### Assigned task:
Find the string "inline" in the records and copy each line where it occurs.

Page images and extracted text
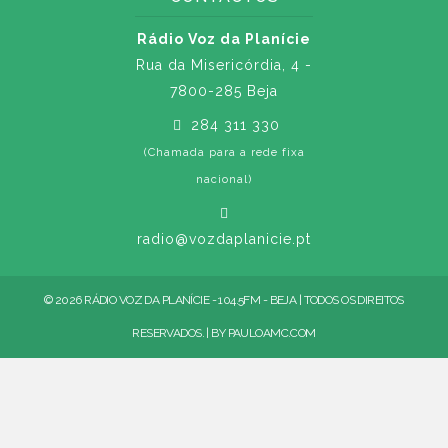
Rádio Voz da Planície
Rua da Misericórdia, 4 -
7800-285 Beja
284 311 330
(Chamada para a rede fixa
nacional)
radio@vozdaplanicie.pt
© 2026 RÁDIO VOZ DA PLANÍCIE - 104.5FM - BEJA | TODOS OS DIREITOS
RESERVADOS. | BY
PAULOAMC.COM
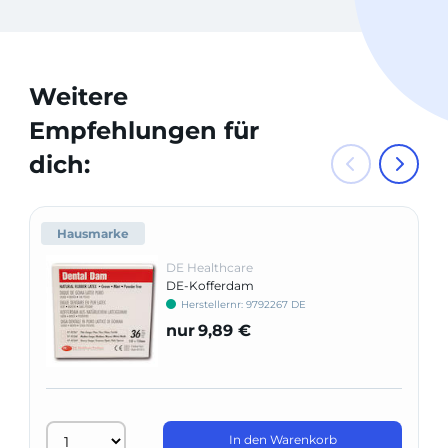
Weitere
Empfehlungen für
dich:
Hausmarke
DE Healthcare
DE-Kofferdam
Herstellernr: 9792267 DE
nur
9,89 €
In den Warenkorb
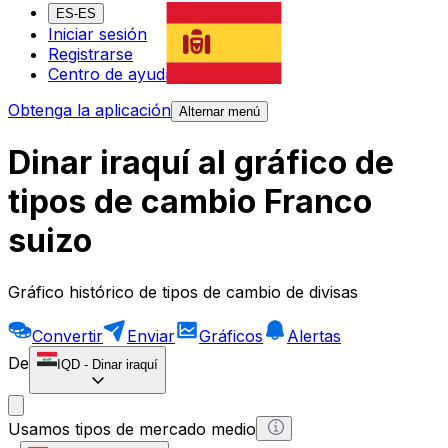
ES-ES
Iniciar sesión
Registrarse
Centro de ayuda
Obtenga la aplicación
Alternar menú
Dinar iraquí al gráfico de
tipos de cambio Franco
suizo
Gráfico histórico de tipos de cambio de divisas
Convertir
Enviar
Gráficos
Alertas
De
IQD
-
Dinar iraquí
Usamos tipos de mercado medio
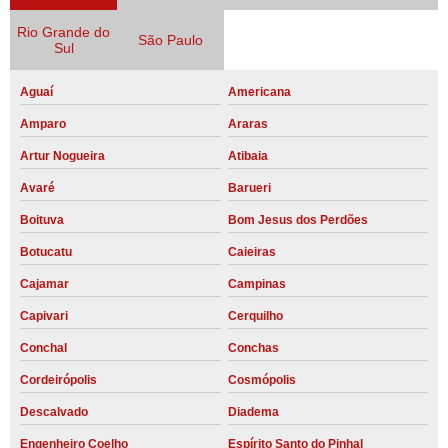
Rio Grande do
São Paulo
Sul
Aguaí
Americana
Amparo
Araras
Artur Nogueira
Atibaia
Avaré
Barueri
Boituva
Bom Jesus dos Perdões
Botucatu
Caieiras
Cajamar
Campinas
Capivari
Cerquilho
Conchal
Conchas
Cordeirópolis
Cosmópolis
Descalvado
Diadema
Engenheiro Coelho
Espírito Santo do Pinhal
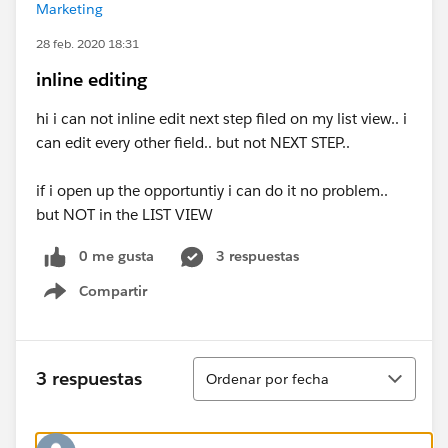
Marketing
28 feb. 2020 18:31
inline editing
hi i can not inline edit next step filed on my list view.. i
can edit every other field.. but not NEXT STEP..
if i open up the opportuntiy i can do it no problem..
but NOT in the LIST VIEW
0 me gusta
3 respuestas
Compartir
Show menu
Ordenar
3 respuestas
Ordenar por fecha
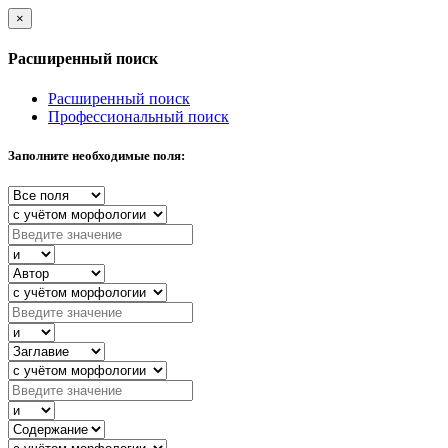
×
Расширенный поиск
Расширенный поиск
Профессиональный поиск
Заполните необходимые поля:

### Exercise output:
inline editing
hi i can not inline edit next step filed on my list view.. i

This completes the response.